→ **WHAT TO PRODUCE**
Write every line below out again, exactly as given, but leave out the pictures.

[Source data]
__________________________________________________

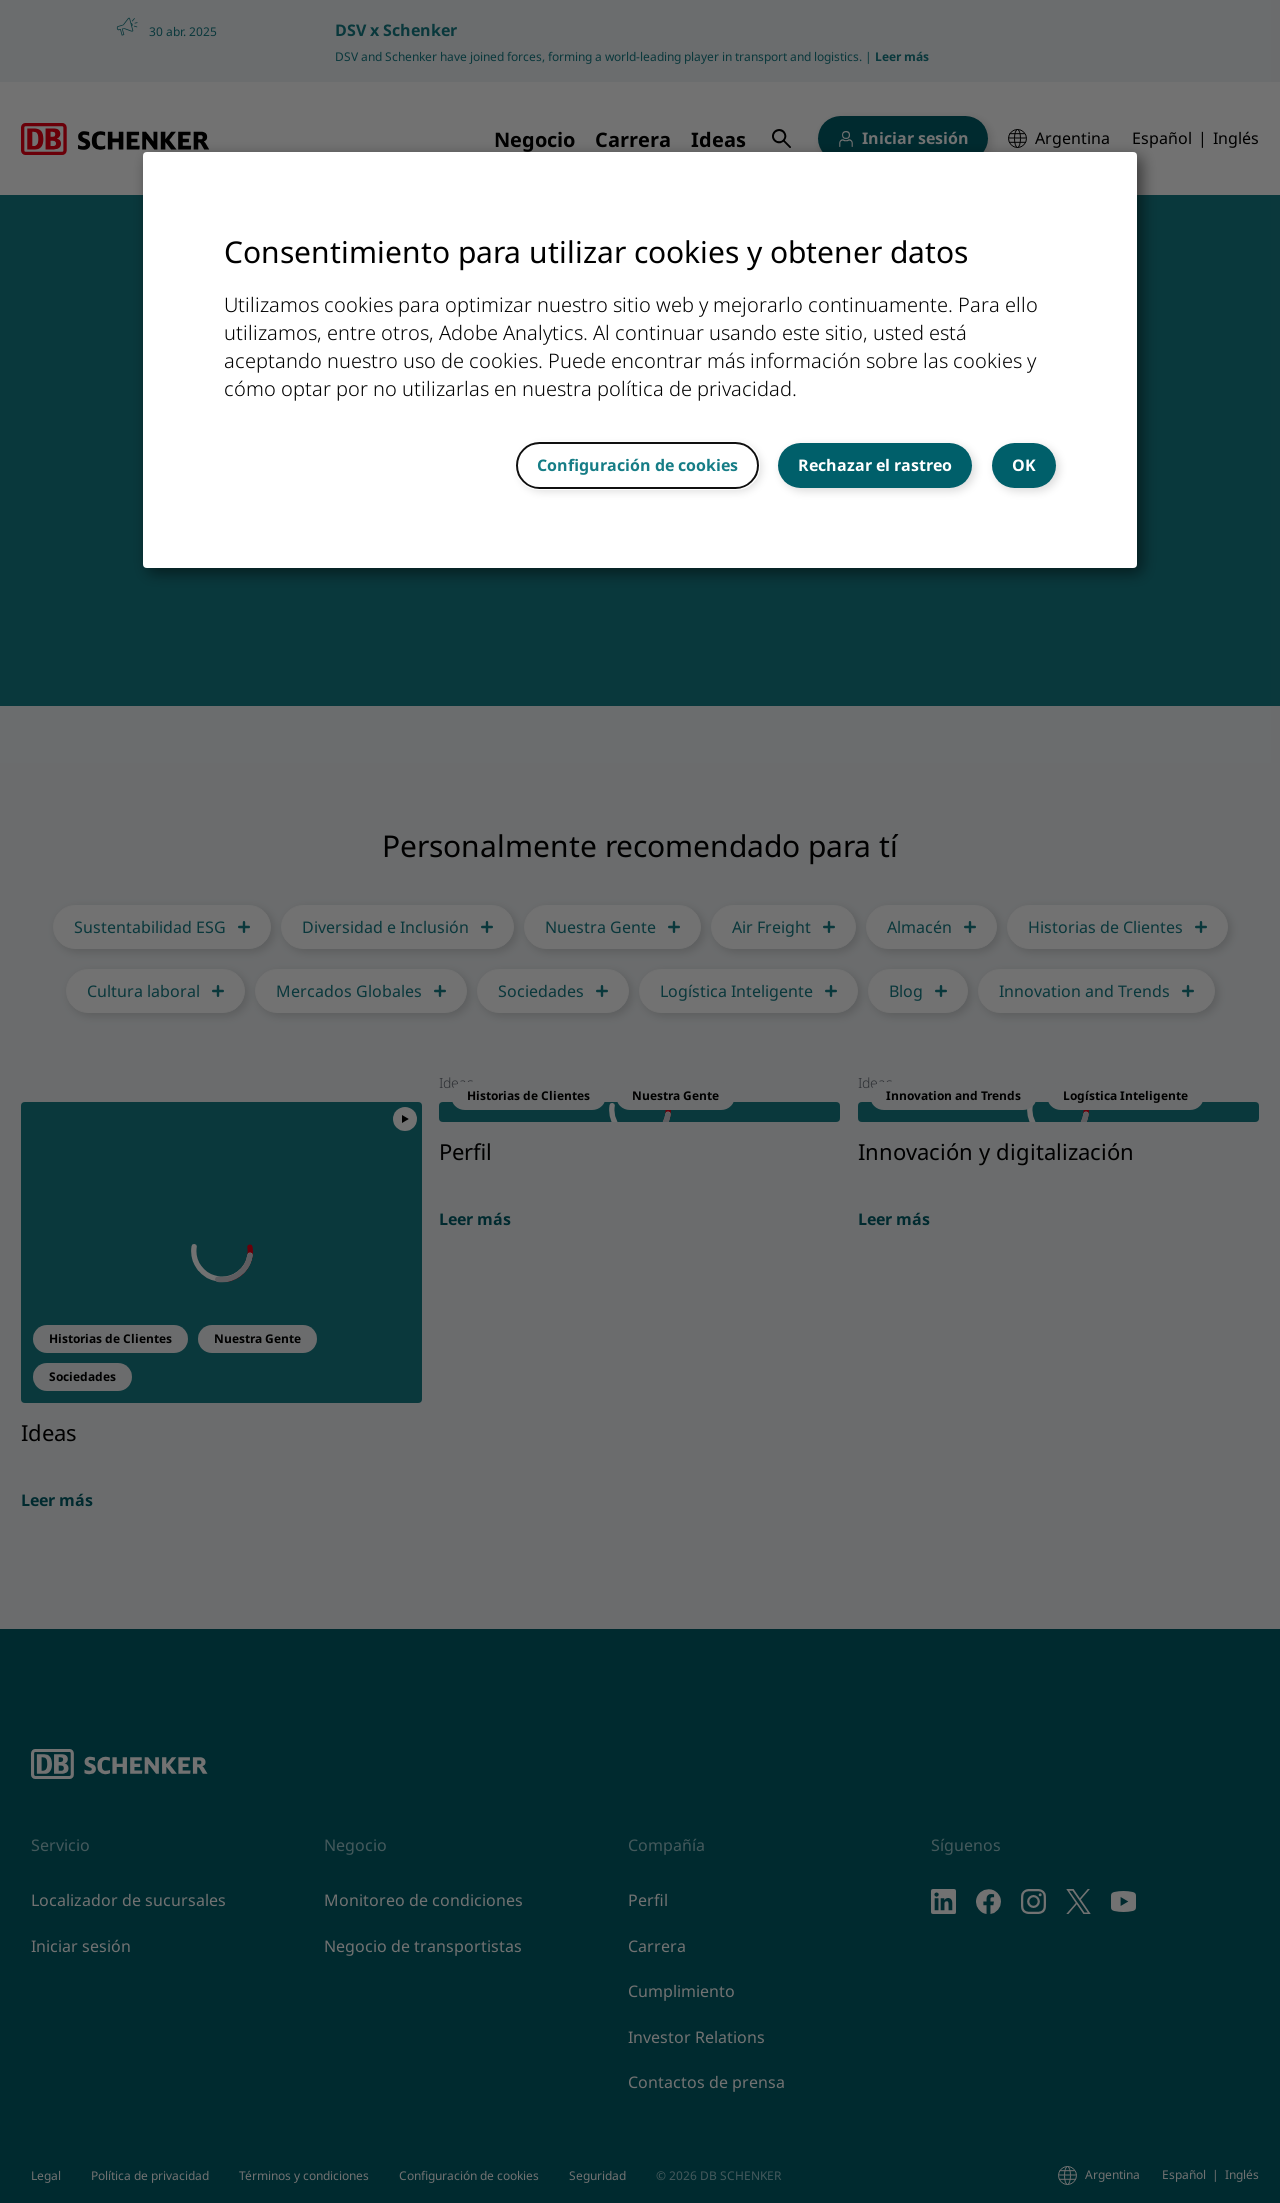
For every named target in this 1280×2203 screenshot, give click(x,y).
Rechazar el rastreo (875, 465)
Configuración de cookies (637, 465)
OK (1024, 465)
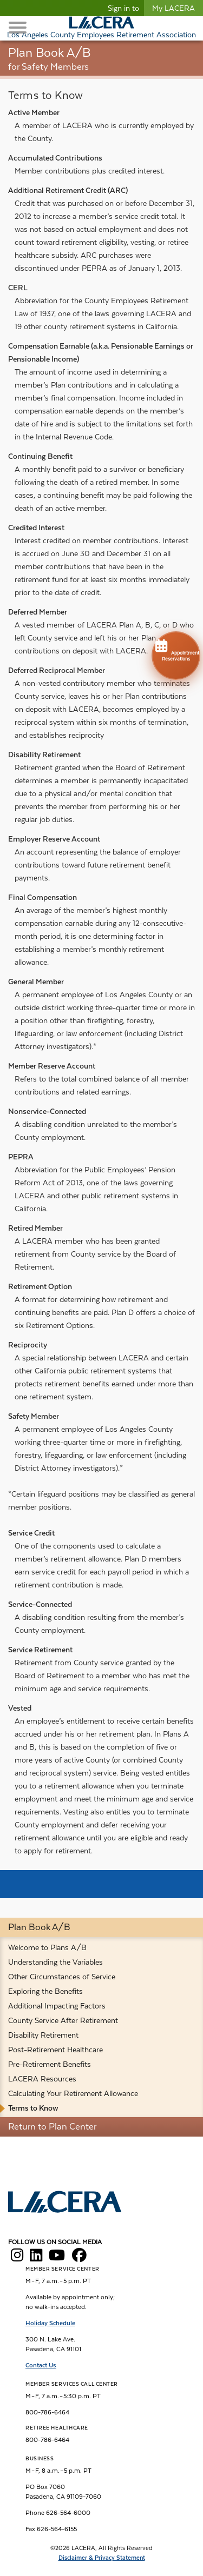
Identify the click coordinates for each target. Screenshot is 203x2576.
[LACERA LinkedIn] (36, 2258)
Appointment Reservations (176, 649)
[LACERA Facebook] (79, 2258)
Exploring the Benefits (45, 1991)
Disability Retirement (43, 2035)
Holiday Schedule (50, 2323)
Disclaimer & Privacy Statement (101, 2557)
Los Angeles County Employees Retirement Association (101, 34)
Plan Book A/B (39, 1927)
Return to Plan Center (52, 2126)
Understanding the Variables (55, 1962)
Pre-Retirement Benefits (49, 2064)
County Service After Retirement (63, 2020)
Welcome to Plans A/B (47, 1947)
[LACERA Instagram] (17, 2258)
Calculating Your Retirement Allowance (73, 2093)
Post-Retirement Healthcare (55, 2049)
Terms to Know (33, 2108)
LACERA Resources (42, 2078)
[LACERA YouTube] (57, 2258)
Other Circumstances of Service (61, 1976)
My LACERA (173, 8)
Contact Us (40, 2365)
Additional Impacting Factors (57, 2005)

__________________________________________________

→ **OUTPUT OF THE EXERCISE**
For every named target in this 1280×2203 screenshot, give click(x,y).
Rechazar el rastreo (875, 465)
Configuración de cookies (637, 465)
OK (1024, 465)
Identify the click coordinates for each target. Screenshot is 203x2576.
[LACERA LinkedIn] (36, 2258)
Appointment Reservations (176, 649)
[LACERA Facebook] (79, 2258)
Exploring the Benefits (45, 1991)
Disability Retirement (43, 2035)
Holiday Schedule (50, 2323)
Disclaimer & Privacy Statement (101, 2557)
Los Angeles County Employees Retirement Association (101, 34)
Plan Book A/B (39, 1927)
Return to Plan Center (52, 2126)
Understanding the Variables (55, 1962)
Pre-Retirement Benefits (49, 2064)
County Service After Retirement (63, 2020)
Welcome to Plans A/B (47, 1947)
[LACERA Instagram] (17, 2258)
Calculating Your Retirement Allowance (73, 2093)
Post-Retirement Healthcare (55, 2049)
Terms to Know (33, 2108)
LACERA Resources (42, 2078)
[LACERA YouTube] (57, 2258)
Other Circumstances of Service (61, 1976)
My LACERA (173, 8)
Contact Us (40, 2365)
Additional Impacting Factors (57, 2005)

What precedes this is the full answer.